ChEESE’s strong presence at EGU 2024

The ChEESE's participation at the EGU 2024 General Assembly served up a veritable feast of advancements in geophysics and high-performance computing, showcasing major strides in early warning systems, seismic hazard assessments, and tsunami modelling. This gathering always provides a crucial platform for researchers to exchange cutting-edge findings and forge collaborations on groundbreaking projects. Let's slice through the highlights of this intellectually intense week.

Anthony Jourdon (LMU) presented “One-way linking of 3D long-term geodynamic models and short-term earthquake dynamic rupture models”. This research addresses the critical challenge of integrating long-term tectonic deformations with short-term earthquake dynamics to enhance the accuracy of seismic risk assessments.

Beatriz Martinez Montesinos (INGV) presented the research on reconstructing volcanic eruption dynamics with “Synergistic Approach to Robustly Reconstruct Eruption Plume Dynamics: Application to Campi Flegrei, Italy”. Utilizing a combination of atmospheric dispersion models and eruption cloud dynamics models, alongside novel inversion methods, the study aims to enhance the accuracy of volcanic hazard assessments. This approach, demonstrated on the historical Campanian Ignimbrite super-eruption, integrates the latest computational tools to better predict and prepare for future volcanic events. This collaborative effort provides crucial insights into the dynamics of explosive eruptions, offering improved strategies for managing volcanic risks.
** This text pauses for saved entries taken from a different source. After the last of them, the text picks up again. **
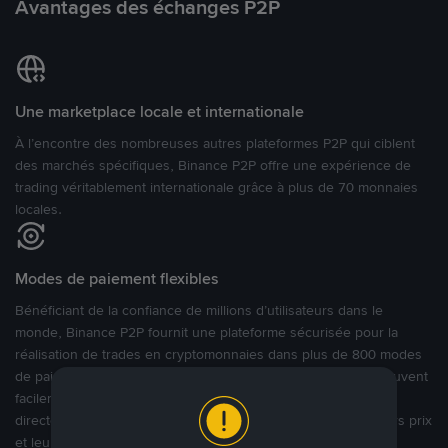
Avantages des échanges P2P
Une marketplace locale et internationale
À l’encontre des nombreuses autres plateformes P2P qui ciblent
des marchés spécifiques, Binance P2P offre une expérience de
trading véritablement internationale grâce à plus de 70 monnaies
locales.
Modes de paiement flexibles
Bénéficiant de la confiance de millions d’utilisateurs dans le
monde, Binance P2P fournit une plateforme sécurisée pour la
réalisation de trades en cryptomonnaies dans plus de 800 modes
de paiement et plus de 100 monnaies fiat. Les utilisateurs peuvent
facilement acheter, vendre et trader des cryptomonnaies
directement avec d’autres utilisateurs, tout en définissant leurs prix
et leurs modes de paiement préférés sur une Marketplace de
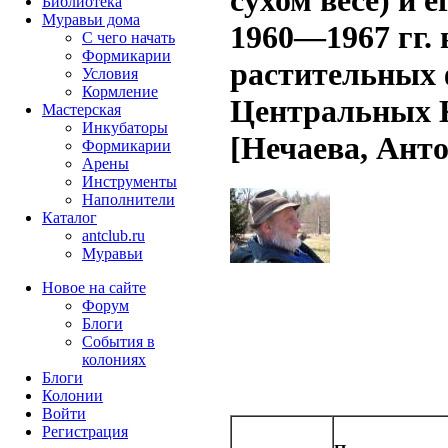
сухом весе) и 
Библиотека
Муравьи дома
1960—1967 гг. 
С чего начать
Формикарии
растительных
Условия
Кормление
Центральных 
Мастерская
Инкубаторы
[Нечаева, Анто
Формикарии
Арены
Инструменты
Наполнители
Каталог
antclub.ru
Муравьи
Новое на сайте
Форум
Блоги
События в
колониях
Блоги
Колонии
Войти
Peгиcтpaция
Carlos Sánchez Linares of the EDANYA group at the University of Málaga introduced his work on optimizing tsunami early warning systems in Spain. Collaborating with the National Geographic Institute of Spain and integrating projects like eFlows4HPC and ChEESE-2P, his presentation, “High-Resolution Tsunami Simulations including Land Use-Dependent Variable Friction Along Puerto Rico’s Coast,” showcased how machine learning can predict tsunami impacts swiftly and effectively, accommodating uncertain data and delivering vital results in seconds.

Natalia Zamora (BSC) presented the poster “Improving Seismic Hazard Assessment in Southeast Spain through CyberShake.” This study tackles the challenges in the Eastern Betic Shear Zone, where traditional data scarcity has hindered accurate seismic hazard mapping. By employing physics-based simulations and integrating diverse seismic data, the CyberShake model now provides enhanced shake maps, which can significantly aid in seismic risk planning and response strategies.

Stefano Lorito (INGV) discussed the updated global probabilistic tsunami hazard model (GTM) under the ChEESE-2P project. This model incorporates advanced source variability and offers high-resolution calculations essential for understanding tsunami impacts globally. His presentation outlined the significant computational efforts involved, highlighting the project’s use of extensive GPU resources for detailed global and local tsunami scenario modeling.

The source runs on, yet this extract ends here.